Der Wettlauf um die dritte Dimension hat mit dem Gaming begonnen und wird sich mit dem Metaversum noch verschärfen. "Die Welt des Gaming wird die der Unterhaltung und des Films zusammengenommen übertreffen. Sie hat Milliarden von Teilnehmern. Das ist sicherlich ein bevorzugtes Terrain für Marken", meint Tommaso Nervegna, Metaverse Strategy Lead bei Accenture. "Die Verbraucher wollen mit den Marken interagieren. Mit dem Metaversum können sie zu Protagonisten einer Geschichte werden, in der sie sich selbst sehen können, während sie die Produkte ihrer Lieblingsmarken tragen.

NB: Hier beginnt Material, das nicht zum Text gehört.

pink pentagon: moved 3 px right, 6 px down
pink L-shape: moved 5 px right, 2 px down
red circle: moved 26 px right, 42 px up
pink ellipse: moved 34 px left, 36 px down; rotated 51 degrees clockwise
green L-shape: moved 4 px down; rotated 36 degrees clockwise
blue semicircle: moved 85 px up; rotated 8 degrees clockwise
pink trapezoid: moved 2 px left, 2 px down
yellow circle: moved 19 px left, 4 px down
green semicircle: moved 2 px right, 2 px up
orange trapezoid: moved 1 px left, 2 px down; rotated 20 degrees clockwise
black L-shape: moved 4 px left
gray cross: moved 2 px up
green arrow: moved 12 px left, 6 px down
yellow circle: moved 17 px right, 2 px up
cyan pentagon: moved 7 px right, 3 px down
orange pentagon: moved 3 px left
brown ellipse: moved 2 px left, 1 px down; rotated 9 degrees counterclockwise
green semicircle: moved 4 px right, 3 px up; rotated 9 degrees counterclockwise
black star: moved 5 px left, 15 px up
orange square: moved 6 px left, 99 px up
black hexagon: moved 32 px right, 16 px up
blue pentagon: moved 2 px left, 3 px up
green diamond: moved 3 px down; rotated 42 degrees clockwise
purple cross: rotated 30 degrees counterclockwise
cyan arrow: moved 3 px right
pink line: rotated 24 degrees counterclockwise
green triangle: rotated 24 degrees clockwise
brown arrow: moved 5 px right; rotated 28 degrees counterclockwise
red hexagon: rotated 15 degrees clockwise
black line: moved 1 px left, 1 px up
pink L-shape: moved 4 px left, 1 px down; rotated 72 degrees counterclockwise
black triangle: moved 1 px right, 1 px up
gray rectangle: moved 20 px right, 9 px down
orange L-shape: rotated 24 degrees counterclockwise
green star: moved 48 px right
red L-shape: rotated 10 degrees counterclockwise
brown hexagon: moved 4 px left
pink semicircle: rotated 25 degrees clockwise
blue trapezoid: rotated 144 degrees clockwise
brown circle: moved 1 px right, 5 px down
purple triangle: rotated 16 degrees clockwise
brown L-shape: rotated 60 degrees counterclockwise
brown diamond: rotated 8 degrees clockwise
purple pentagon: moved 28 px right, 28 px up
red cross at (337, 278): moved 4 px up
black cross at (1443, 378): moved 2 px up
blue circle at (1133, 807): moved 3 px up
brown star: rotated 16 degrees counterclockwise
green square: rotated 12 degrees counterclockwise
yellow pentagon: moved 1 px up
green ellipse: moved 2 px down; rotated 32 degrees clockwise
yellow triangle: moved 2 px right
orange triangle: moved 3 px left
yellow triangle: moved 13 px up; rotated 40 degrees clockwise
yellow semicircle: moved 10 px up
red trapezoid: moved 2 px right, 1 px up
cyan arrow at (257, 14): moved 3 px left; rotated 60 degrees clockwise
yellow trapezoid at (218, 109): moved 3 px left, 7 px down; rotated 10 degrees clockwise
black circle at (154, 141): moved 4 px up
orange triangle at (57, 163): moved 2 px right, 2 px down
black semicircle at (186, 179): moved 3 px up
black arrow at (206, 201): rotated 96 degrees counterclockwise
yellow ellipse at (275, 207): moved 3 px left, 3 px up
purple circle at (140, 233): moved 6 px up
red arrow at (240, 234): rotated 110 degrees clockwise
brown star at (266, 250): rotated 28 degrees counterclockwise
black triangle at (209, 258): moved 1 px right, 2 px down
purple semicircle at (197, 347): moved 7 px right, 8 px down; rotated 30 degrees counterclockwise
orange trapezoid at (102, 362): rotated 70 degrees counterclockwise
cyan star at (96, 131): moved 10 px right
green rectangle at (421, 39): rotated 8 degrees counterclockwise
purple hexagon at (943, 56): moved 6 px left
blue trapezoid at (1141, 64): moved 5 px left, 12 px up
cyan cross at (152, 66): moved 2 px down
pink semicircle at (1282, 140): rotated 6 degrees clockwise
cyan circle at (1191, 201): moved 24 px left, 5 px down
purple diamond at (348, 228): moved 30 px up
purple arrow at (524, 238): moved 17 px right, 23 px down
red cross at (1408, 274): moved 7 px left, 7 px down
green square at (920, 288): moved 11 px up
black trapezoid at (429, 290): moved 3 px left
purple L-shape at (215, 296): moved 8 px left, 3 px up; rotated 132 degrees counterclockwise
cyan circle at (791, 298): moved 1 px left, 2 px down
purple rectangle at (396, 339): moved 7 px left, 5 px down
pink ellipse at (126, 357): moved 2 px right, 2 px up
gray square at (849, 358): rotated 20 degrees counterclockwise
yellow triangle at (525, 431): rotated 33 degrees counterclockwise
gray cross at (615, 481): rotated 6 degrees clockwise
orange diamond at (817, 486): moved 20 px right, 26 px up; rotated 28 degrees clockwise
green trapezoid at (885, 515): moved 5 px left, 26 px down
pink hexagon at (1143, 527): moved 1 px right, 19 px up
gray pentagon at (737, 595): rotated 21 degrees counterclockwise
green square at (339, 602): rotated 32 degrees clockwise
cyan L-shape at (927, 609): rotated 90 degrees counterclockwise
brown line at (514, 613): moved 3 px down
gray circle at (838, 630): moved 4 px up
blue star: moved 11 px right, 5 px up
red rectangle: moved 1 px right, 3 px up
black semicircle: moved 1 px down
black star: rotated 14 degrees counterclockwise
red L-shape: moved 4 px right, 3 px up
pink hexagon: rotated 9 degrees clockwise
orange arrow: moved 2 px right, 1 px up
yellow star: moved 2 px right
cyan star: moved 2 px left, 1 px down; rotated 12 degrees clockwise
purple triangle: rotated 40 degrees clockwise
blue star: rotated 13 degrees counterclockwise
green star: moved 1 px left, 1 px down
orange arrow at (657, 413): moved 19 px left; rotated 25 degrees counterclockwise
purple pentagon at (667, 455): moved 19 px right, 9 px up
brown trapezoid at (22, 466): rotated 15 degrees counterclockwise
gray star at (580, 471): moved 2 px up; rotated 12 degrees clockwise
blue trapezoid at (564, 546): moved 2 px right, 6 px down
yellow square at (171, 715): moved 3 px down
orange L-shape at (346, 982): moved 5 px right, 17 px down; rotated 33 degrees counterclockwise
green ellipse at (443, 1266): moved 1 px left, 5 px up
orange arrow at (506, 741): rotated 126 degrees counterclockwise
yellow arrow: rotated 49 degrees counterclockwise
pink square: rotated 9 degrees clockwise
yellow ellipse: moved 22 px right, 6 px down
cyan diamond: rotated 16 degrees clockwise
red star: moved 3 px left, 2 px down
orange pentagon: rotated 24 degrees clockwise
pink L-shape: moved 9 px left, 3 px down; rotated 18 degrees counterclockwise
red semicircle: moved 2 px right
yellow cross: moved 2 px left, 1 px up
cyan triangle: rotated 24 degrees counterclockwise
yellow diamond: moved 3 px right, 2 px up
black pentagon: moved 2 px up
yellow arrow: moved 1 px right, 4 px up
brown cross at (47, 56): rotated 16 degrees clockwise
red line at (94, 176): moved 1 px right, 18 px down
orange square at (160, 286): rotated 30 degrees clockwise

Das ist so etwas wie die Renaissance der Erfahrung", erklärt er.

"Die Initiativen, die wir in letzter Zeit gesehen haben, haben den Eindruck erweckt, dass sie hinter den Erwartungen zurückbleiben. Das Publikum ist aus dem Kino an fantastische virtuelle Realitäten gewöhnt und findet diese Qualität noch nicht auf den verschiedenen Plattformen, die es heute gibt.", relativiert Nervegna. Sein Kollege Umberto Cigognini, Art Direction Manager bei der Beratungsfirma, erklärt: "Das Metaversum ist ein neues Werkzeug für Marken, mit einem Ökosystem von Möglichkeiten, sich selbst durch eine einnehmende Geschichte darzustellen. Man kann riesige Veranstaltungen ohne geografische oder zahlenmäßige Grenzen organisieren. Es ist ein neuer Kontaktpunkt".
 
"Es ist wichtig, dort zu sein, aber nicht nur, um präsent zu sein. Es ist von grundlegender Bedeutung, relevant und kohärent mit dem Image, den Werten und der Strategie der Marke zu bleiben und gleichzeitig innovativ zu sein und unglaubliche Erfahrungen zu bieten, die man in der realen Welt nicht hätte machen können", schloss er.